--- Dataset content Enclosed Below ---

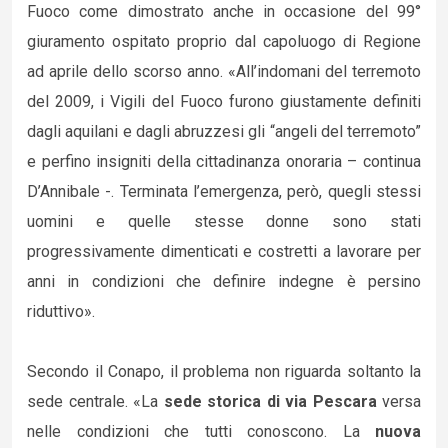
Fuoco come dimostrato anche in occasione del 99°
giuramento ospitato proprio dal capoluogo di Regione
ad aprile dello scorso anno. «All’indomani del terremoto
del 2009, i Vigili del Fuoco furono giustamente definiti
dagli aquilani e dagli abruzzesi gli “angeli del terremoto”
e perfino insigniti della cittadinanza onoraria – continua
D’Annibale -. Terminata l’emergenza, però, quegli stessi
uomini e quelle stesse donne sono stati
progressivamente dimenticati e costretti a lavorare per
anni in condizioni che definire indegne è persino
riduttivo».
Secondo il Conapo, il problema non riguarda soltanto la
sede centrale. «La
sede storica di via Pescara
versa
nelle condizioni che tutti conoscono. La
nuova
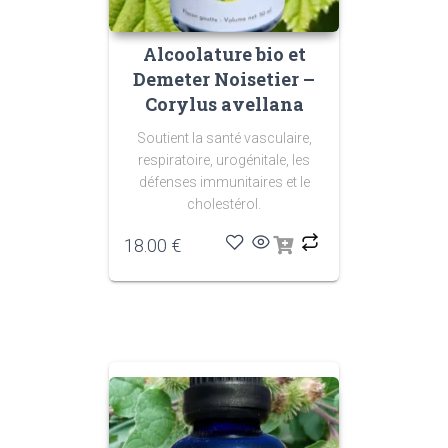
Alcoolature bio et
Demeter Noisetier –
Corylus avellana
Soutient la santé vasculaire,
respiratoire, urogénitale, les
défenses immunitaires et le
cholestérol.
18.00
€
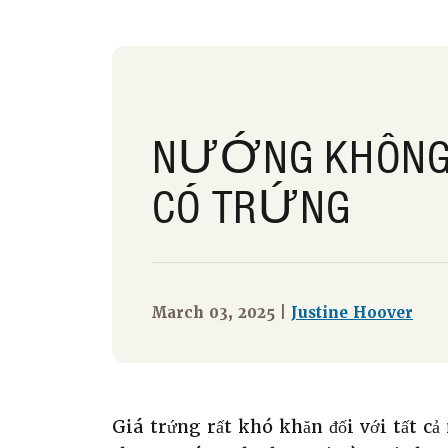
NƯỚNG KHÔN
CÓ TRỨNG
March 03, 2025 |
Justine Hoover
Giá trứng rất khó khăn đối với tất 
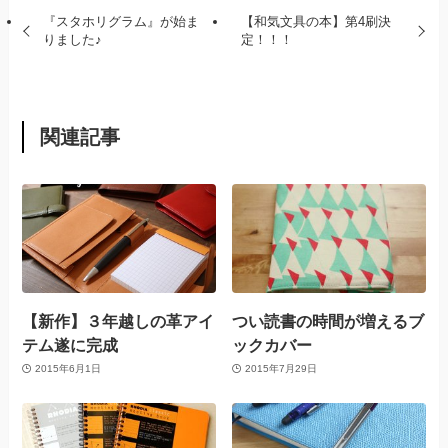
『スタホリグラム』が始ま
【和気文具の本】第4刷決
りました♪
定！！！
関連記事
【新作】３年越しの革アイ
つい読書の時間が増えるブ
テム遂に完成
ックカバー
2015年6月1日
2015年7月29日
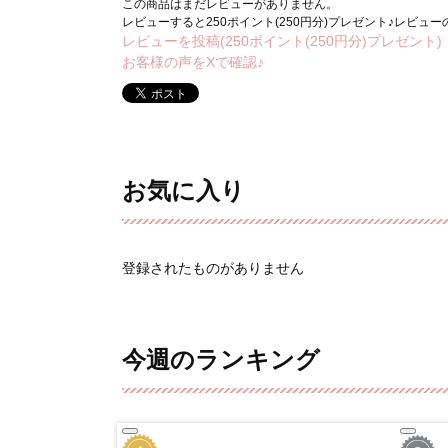
この商品はまだレビューがありません。
レビューすると250ポイント(250円分)プレゼント♪レビュ
レビューを投稿(250ポイント(250円分)プレゼント)
お客様の声をXで確認♪
お気に入り
登録されたものがありません
今週のランキング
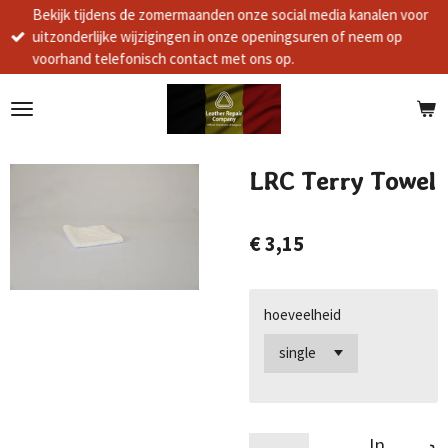
Bekijk tijdens de zomermaanden onze social media kanalen voor
Ga
uitzonderlijke wijzigingen in onze openingsuren of neem op
direct
voorhand telefonisch contact met ons op.
naar
de
hoofdinhoud
LRC Terry Towel
€ 3,15
hoeveelheid
In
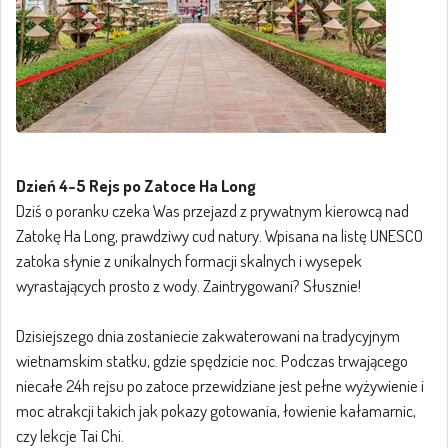
Dzień 4-5 Rejs po Zatoce Ha Long
Dziś o poranku czeka Was przejazd z prywatnym kierowcą nad
Zatokę Ha Long, prawdziwy cud natury. Wpisana na listę UNESCO
zatoka słynie z unikalnych formacji skalnych i wysepek
wyrastających prosto z wody. Zaintrygowani? Słusznie!
Dzisiejszego dnia zostaniecie zakwaterowani na tradycyjnym
wietnamskim statku, gdzie spędzicie noc. Podczas trwającego
niecałe 24h rejsu po zatoce przewidziane jest pełne wyżywienie i
moc atrakcji takich jak pokazy gotowania, łowienie kałamarnic,
czy lekcje Tai Chi.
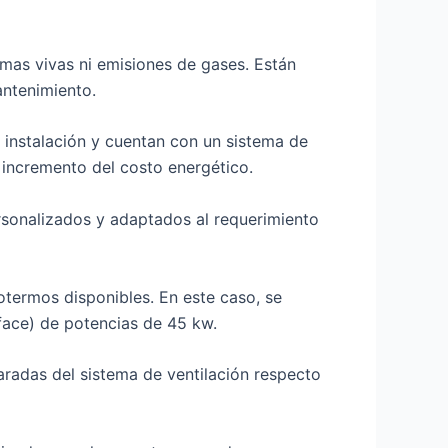
mas vivas ni emisiones de gases. Están
antenimiento.
 instalación y cuentan con un sistema de
 incremento del costo energético.
rsonalizados y adaptados al requerimiento
otermos disponibles. En este caso, se
face) de potencias de 45 kw.
paradas del sistema de ventilación respecto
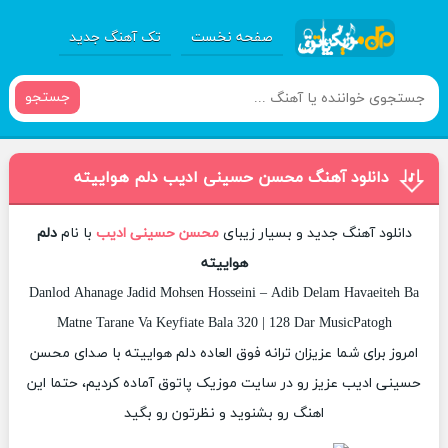
صفحه نخست
تک آهنگ جدید
جستجو
دانلود آهنگ محسن حسینی ادیب دلم هواییته
دانلود آهنگ جدید و بسیار زیبای
محسن حسینی ادیب
با نام
دلم
هواییته
Danlod Ahanage Jadid Mohsen Hosseini – Adib Delam Havaeiteh Ba
Matne Tarane Va Keyfiate Bala 320 | 128 Dar MusicPatogh
امروز برای شما عزیزان ترانه فوق العاده دلم هواییته با صدای محسن
حسینی ادیب عزیز رو در سایت موزیک پاتوق آماده کردیم، حتما این
اهنگ رو بشنوید و نظرتون رو بگید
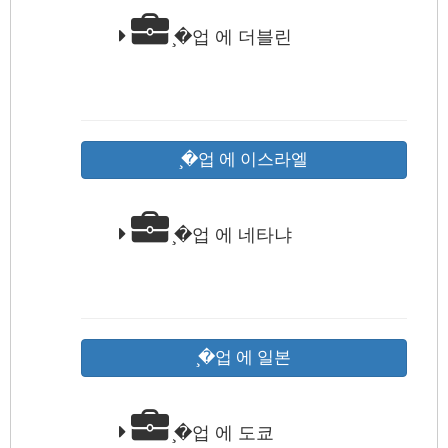
̧�업 에 더블린
̧�업 에 이스라엘
̧�업 에 네타냐
̧�업 에 일본
̧�업 에 도쿄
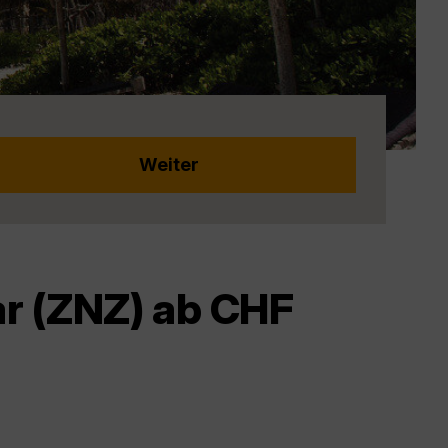
ar (ZNZ) ab CHF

--- End of Enclosed Dataset content ---

> [Exercise objective]
For the records given here, say how many lines hold the string "آهنگ", with no further words.

> [Written answer]
3